A new binding site for anions which inhibit the water oxidizing complex (WOC) of Photosystem II in spinach has been identified. Anions which bind to this site inhibit the flash-induced S2/S0 catalase reaction (2H2O2→2H2O+O2) of the WOC by displacing hydrogen peroxide. Using a mass spectrometer and gas permeable membrane to detect the (32)O2 product, the yield and lifetime of the active state of the flash-induced catalase (to be referred to simply as 'flash-catalase') reaction were measured after forming the S2 or S0-states by a short flash. The increase in flash-catalase activity with H2O2 concentration exhibits a Km=10-20 mM, and originates from an increase in the lifetime by 20-fold of the active state. The increased lifetime in the presence of peroxide is ascribed to formation of the long-lived S0-state at the expense of the unstable S2-state. The anion inhibition site differs from the chloride site involved in stimulating the photolytic water oxidation reaction (2H2O→O2+4e(-)+4H(+)). Whereas water oxidation requires Cl(-) and is inhibited with increasing effectiveness by F(-)≪CN(-)≪N3 (-), the flash-catalase reaction is weakly inhibited by Cl(-), and with increasing effectiveness by F(-)≪CN(-), N3 (-). Unlike water oxidation, chloride is unable to suppress or reverse inhibition of the flash-catalase reaction caused by these anions. The inhibitor effectiveness correlates with the pKa of the conjugate acid, suggesting that the protonated species may be the active inhibitor. The reduced activity arises from a shortening of the lifetime of the flash-induced catalase active state by 3-10 fold owing to stronger anion binding in the flash-induced states, S2 and S0, than in the dark S-states, S1 and S-1. To account for the paradoxical result that higher anion concentrations are required to inhibit at lower H2O2 concentrations, where S2 forms initially after the flash, than at higher H2O2 concentrations, where S0 forms initially after the flash, stronger anion binding to the S0-state than to the S2-state is proposed. A kinetic model is given which accounts for these equilibria with anions and H2O2. The rate constant for the formation/release of O2 by reduction of S2 in the WOC is <0.4 s(-1).

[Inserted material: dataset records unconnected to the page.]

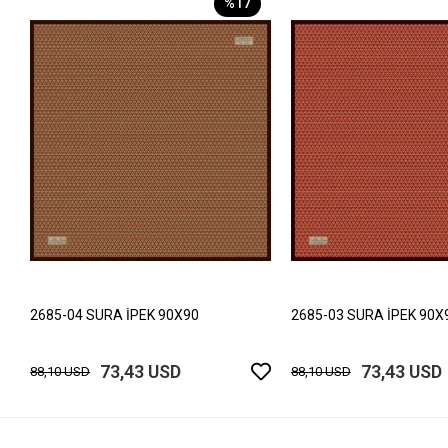
%17
2685-04 SURA İPEK 90X90
2685-03 SURA İPEK 90X
73,43 USD
73,43 USD
88,10 USD
88,10 USD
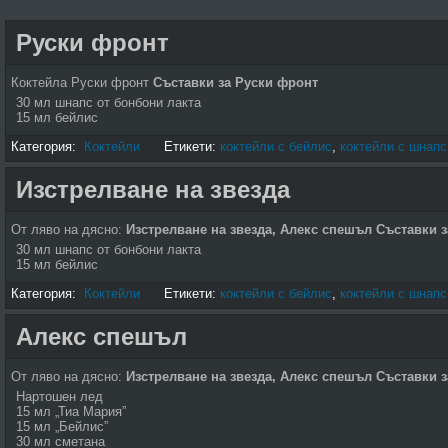
Руски фронт
Коктейла Руски фронт
Съставки за Руски фронт
30 мл шнапс от бонбони лакта
15 мл бейлис
Категория:
Коктейли
Етикети:
коктейли с бейлис
,
коктейли с шнапс
Изстрелване на звезда
От ляво на дясно:
Изстрелване на звезда, Алекс спешъл
Съставки з
30 мл шнапс от бонбони лакта
15 мл бейлис
Категория:
Коктейли
Етикети:
коктейли с бейлис
,
коктейли с шнапс
Алекс спешъл
От ляво на дясно:
Изстрелване на звезда, Алекс спешъл
Съставки 
Нартошен лед
15 мл „Тиа Мария”
15 мл „Бейлис”
30 мл сметана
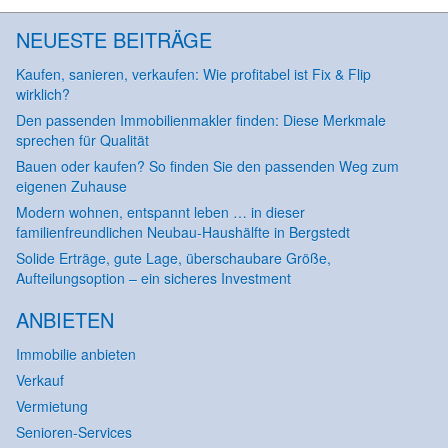
NEUESTE BEITRÄGE
Kaufen, sanieren, verkaufen: Wie profitabel ist Fix & Flip
wirklich?
Den passenden Immobilienmakler finden: Diese Merkmale
sprechen für Qualität
Bauen oder kaufen? So finden Sie den passenden Weg zum
eigenen Zuhause
Modern wohnen, entspannt leben … in dieser
familienfreundlichen Neubau-Haushälfte in Bergstedt
Solide Erträge, gute Lage, überschaubare Größe,
Aufteilungsoption – ein sicheres Investment
ANBIETEN
Immobilie anbieten
Verkauf
Vermietung
Senioren-Services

已鉴定出一种新的阴离子结合位点,该位点可抑制菠菜光合系统 II 的水氧化复合酶(WOC)。与该位点结合的阴离子通过取代过氧化氢来抑制 WOC 的闪光诱导 S2/S0 过氧化氢酶反应(2H2O2→2H2O+O2)。使用质谱仪和透气膜检测(32)O2 产物,通过短闪光形成 S2 或 S0 态后,测量闪光诱导过氧化氢酶(简称为“闪光-过氧化氢酶”)反应的活性态的产率和寿命。随着 H2O2 浓度的增加,闪光-过氧化氢酶活性的增加呈现 Km=10-20mM,并且源自活性态寿命增加 20 倍。过氧化物存在下寿命的增加归因于稳定的 S2 态形成,而不稳定的 S0 态则形成。阴离子抑制位点不同于参与刺激光解水氧化反应(2H2O→O2+4e(-)+4H(+))的氯位点。虽然水氧化需要 Cl(-),并且随着 F(-)≪CN(-)≪N3 (-)的有效性增加而受到抑制,但氯(-)对闪光-过氧化氢酶反应的抑制作用较弱,而 F(-)≪CN(-),N3 (-)的抑制作用则增强。与水氧化不同,氯离子无法抑制或逆转这些阴离子对闪光-过氧化氢酶反应的抑制作用。抑制剂的有效性与共轭酸的 pKa 相关,表明质子化物质可能是活性抑制剂。由于在闪光诱导的 S2 和 S0 态中阴离子结合比在暗态 S1 和 S-1 中更强,因此活性状态的闪光诱导过氧化氢酶的寿命缩短了 3-10 倍,导致活性降低。为了解释在较低 H2O2 浓度下需要更高的阴离子浓度才能抑制初始形成 S2 的初始形成的闪光后,而在初始形成 S0 的较高 H2O2 浓度下需要更高的阴离子浓度才能抑制的矛盾结果,提出了阴离子与 S0 态的结合比与 S2 态更强的观点。提出了一个动力学模型,该模型用阴离子和 H2O2 来解释这些平衡。WOC 中 S2 还原形成/释放 O2 的速率常数<0.4 s(-1)。